• Exercise objective: Your task is to find every line of the listing that includes "afternoon" and copy it.

····················

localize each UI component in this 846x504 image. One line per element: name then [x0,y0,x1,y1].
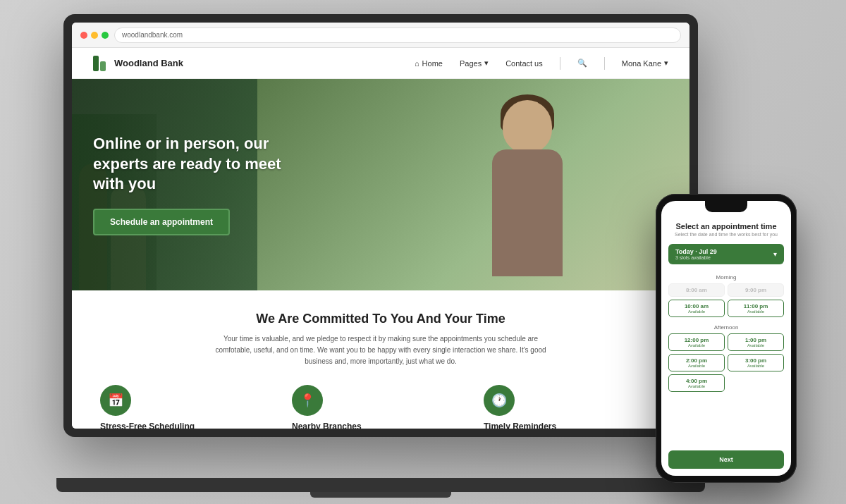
scene: woodlandbank.com Woodland Bank [0,0,846,504]
feature-branches-title: Nearby Branches [292,422,362,429]
website: Woodland Bank ⌂ Home Pages ▾ [72,48,689,429]
morning-slots: 8:00 am 9:00 pm 10:00 am Available 11:00… [668,283,784,317]
person-head [503,100,552,153]
logo-bar-right [100,61,106,71]
site-nav: ⌂ Home Pages ▾ Contact us [415,57,668,70]
nav-pages[interactable]: Pages ▾ [460,59,489,68]
features-section: We Are Committed To You And Your Time Yo… [72,290,689,429]
browser-dots [80,32,109,39]
date-sublabel: 3 slots available [675,255,717,260]
slot-2pm-status: Available [673,364,720,368]
browser-nav: woodlandbank.com [72,23,689,48]
site-header: Woodland Bank ⌂ Home Pages ▾ [72,48,689,79]
next-button[interactable]: Next [668,450,784,469]
phone-subtitle: Select the date and time the works best … [668,232,784,237]
features-desc: Your time is valuable, and we pledge to … [204,333,557,367]
date-label: Today · Jul 29 [675,248,717,255]
phone-title: Select an appointment time [668,222,784,231]
phone-notch [705,201,747,212]
feature-reminders-title: Timely Reminders [484,422,556,429]
nav-contact-label: Contact us [505,59,543,68]
minimize-dot[interactable] [91,32,98,39]
feature-item-branches: 📍 Nearby Branches We make it easy to cho… [292,385,470,429]
phone: Select an appointment time Select the da… [656,194,797,483]
slot-1pm-status: Available [732,343,779,348]
nav-divider [560,57,560,70]
hero-person [450,79,605,290]
laptop-base [56,478,705,492]
phone-screen: Select an appointment time Select the da… [661,201,791,476]
slot-11pm-time: 11:00 pm [732,303,779,309]
user-menu[interactable]: Mona Kane ▾ [622,59,668,68]
slot-8am-time: 8:00 am [673,287,720,293]
slot-10am-time: 10:00 am [673,303,720,309]
time-slot-12pm[interactable]: 12:00 pm Available [668,333,725,351]
hero-section: Online or in person, our experts are rea… [72,79,689,290]
slot-10am-status: Available [673,309,720,314]
time-slot-10am[interactable]: 10:00 am Available [668,300,725,317]
reminders-icon: 🕐 [484,385,515,416]
date-info: Today · Jul 29 3 slots available [675,248,717,260]
branches-icon: 📍 [292,385,323,416]
slot-4pm-time: 4:00 pm [673,378,720,384]
nav-pages-label: Pages [460,59,482,68]
phone-frame: Select an appointment time Select the da… [656,194,797,483]
user-name: Mona Kane [622,59,661,68]
hero-content: Online or in person, our experts are rea… [93,134,290,235]
logo-text: Woodland Bank [114,58,183,68]
nav-home-label: Home [422,59,443,68]
date-chevron-icon: ▾ [773,250,777,258]
slot-3pm-time: 3:00 pm [732,357,779,364]
site-logo: Woodland Bank [93,56,183,71]
slot-2pm-time: 2:00 pm [673,357,720,364]
home-icon: ⌂ [415,59,419,68]
chevron-down-icon: ▾ [484,59,489,68]
phone-content: Select an appointment time Select the da… [661,201,791,476]
logo-bar-left [93,56,99,71]
features-grid: 📅 Stress-Free Scheduling Our online sche… [100,385,661,429]
feature-item-reminders: 🕐 Timely Reminders Our automated confirm… [484,385,661,429]
slot-4pm-status: Available [673,384,720,388]
time-slot-2pm[interactable]: 2:00 pm Available [668,354,725,371]
afternoon-slots: 12:00 pm Available 1:00 pm Available 2:0… [668,333,784,392]
laptop-frame: woodlandbank.com Woodland Bank [63,14,698,437]
time-slot-11pm[interactable]: 11:00 pm Available [728,300,784,317]
time-slot-9pm[interactable]: 9:00 pm [728,283,784,297]
person-body [492,149,563,276]
scheduling-icon: 📅 [100,385,131,416]
date-selector[interactable]: Today · Jul 29 3 slots available ▾ [668,244,784,264]
schedule-appointment-button[interactable]: Schedule an appointment [93,209,230,235]
hero-title: Online or in person, our experts are rea… [93,134,290,195]
time-slot-8am[interactable]: 8:00 am [668,283,725,297]
nav-contact[interactable]: Contact us [505,59,543,68]
close-dot[interactable] [80,32,87,39]
search-icon: 🔍 [577,59,587,68]
feature-item-scheduling: 📅 Stress-Free Scheduling Our online sche… [100,385,278,429]
slot-11pm-status: Available [732,309,779,314]
slot-12pm-status: Available [673,343,720,348]
features-title: We Are Committed To You And Your Time [100,312,661,326]
slot-3pm-status: Available [732,364,779,368]
url-text: woodlandbank.com [122,31,183,39]
laptop-screen: woodlandbank.com Woodland Bank [72,23,689,429]
time-slot-1pm[interactable]: 1:00 pm Available [728,333,784,351]
feature-scheduling-title: Stress-Free Scheduling [100,422,195,429]
hero-people-bg [257,79,689,290]
afternoon-label: Afternoon [668,324,784,331]
user-chevron-icon: ▾ [664,59,668,68]
search-button[interactable]: 🔍 [577,59,587,68]
nav-divider-2 [604,57,605,70]
slot-1pm-time: 1:00 pm [732,337,779,343]
maximize-dot[interactable] [102,32,109,39]
morning-label: Morning [668,274,784,281]
nav-home[interactable]: ⌂ Home [415,59,443,68]
browser-url-bar[interactable]: woodlandbank.com [114,27,681,43]
laptop: woodlandbank.com Woodland Bank [63,14,698,472]
time-slot-3pm[interactable]: 3:00 pm Available [728,354,784,371]
logo-icon [93,56,109,71]
time-slot-4pm[interactable]: 4:00 pm Available [668,374,725,392]
slot-9pm-time: 9:00 pm [732,287,779,293]
slot-12pm-time: 12:00 pm [673,337,720,343]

····················

• The answer:
afternoon-slots: 12:00 pm Available 1:00 pm Available 2:0… [668,333,784,392]
afternoon-label: Afternoon [668,324,784,331]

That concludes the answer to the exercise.